Pattern 1: Graduated Eval Complexity

Level 1: Unit evals (single capability)
Level 2: Integration evals (combined capabilities)
Level 3: End-to-end evals (full workflows)
Level 4: Adversarial evals (edge cases)

Pattern 2: Eval-Driven Development

1. Write eval task for new feature
2. Run eval (expect failure)
3. Implement feature
4. Run eval (expect pass)
5. Add to regression suite

Pattern 3: Continuous Calibration

Weekly: Review grader accuracy
Monthly: Update rubrics based on feedback
Quarterly: Full grader audit with human baseline

Troubleshooting

Problem: Eval scores at 100%

Solution: Add harder tasks, check for eval saturation (Step 7)

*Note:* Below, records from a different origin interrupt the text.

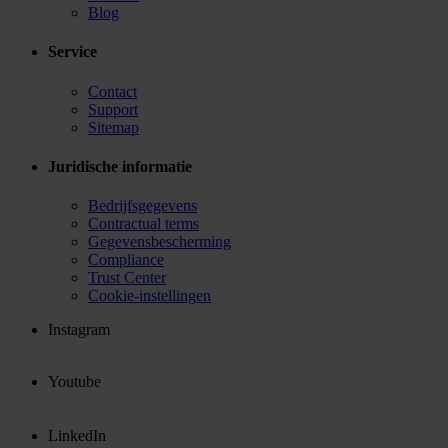
Blog
Service
Contact
Support
Sitemap
Juridische informatie
Bedrijfsgegevens
Contractual terms
Gegevensbescherming
Compliance
Trust Center
Cookie-instellingen
Instagram
Youtube
LinkedIn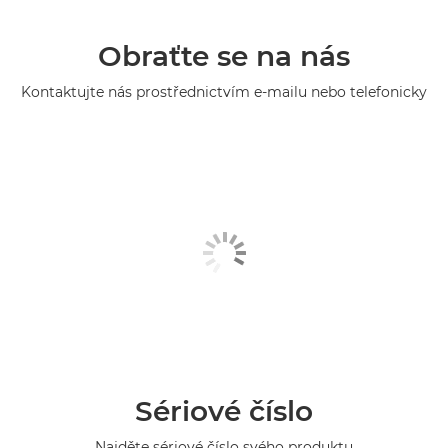
Obraťte se na nás
Kontaktujte nás prostřednictvím e-mailu nebo telefonicky
Sériové číslo
Najděte sériové číslo svého produktu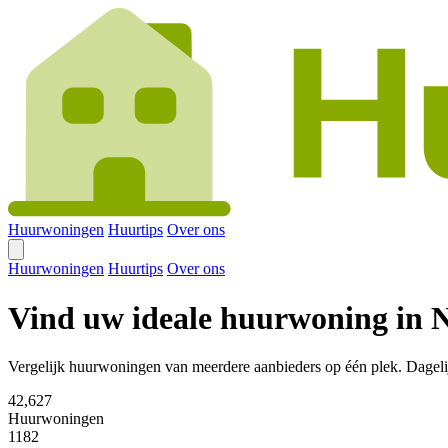
Huurwoningen
Huurtips
Over ons
Huurwoningen
Huurtips
Over ons
Vind uw ideale huurwoning in 
Vergelijk huurwoningen van meerdere aanbieders op één plek. Dageli
42,627
Huurwoningen
1182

Problem: Inconsistent model-based grader scores

Solution: Add more examples to rubric, use structured output, ensemble graders

Problem: Evals too slow for CI

Solution: Use toon mode, parallelize, sample subset for PR checks

Problem: Agent passes evals but fails in production

Solution: Add production failure cases to eval suite, increase diversity

References

Examples

Example 1: Simple Coding Agent Eval

# Task definition
task = {
    "id": "fizzbuzz-001",
    "prompt": "Write a fizzbuzz function in Python",
    "test_cases": [
        {"input": 3, "expected": "Fizz"},
        {"input": 5, "expected": "Buzz"},
        {"input": 15, "expected": "FizzBuzz"},
        {"input": 7, "expected": "7"}
    ]
}

# Grader
def grade(task, outcome):
    code = outcome["code"]
    exec(code)  # In sandbox
    for tc in task["test_cases"]:
        if fizzbuzz(tc["input"]) != tc["expected"]:
            return 0.0
    return 1.0

Example 2: Conversational Agent Eval with LLM Rubric

task:
  id: "support-refund-001"
  scenario: |
    Customer wants refund for damaged product.
    Product: Laptop, Order: #12345, Damage: Screen crack
  expected_actions:
    - Acknowledge issue
    - Verify order
    - Offer resolution options
  max_turns: 5

grader:
  type: model
  model: claude-3-5-sonnet-20241022
  rubric: |
    Score 1-5 on each dimension:
    - Empathy: Did agent acknowledge customer frustration?
    - Resolution: Was a clear solution offered?
    - Efficiency: Was issue resolved in reasonable turns?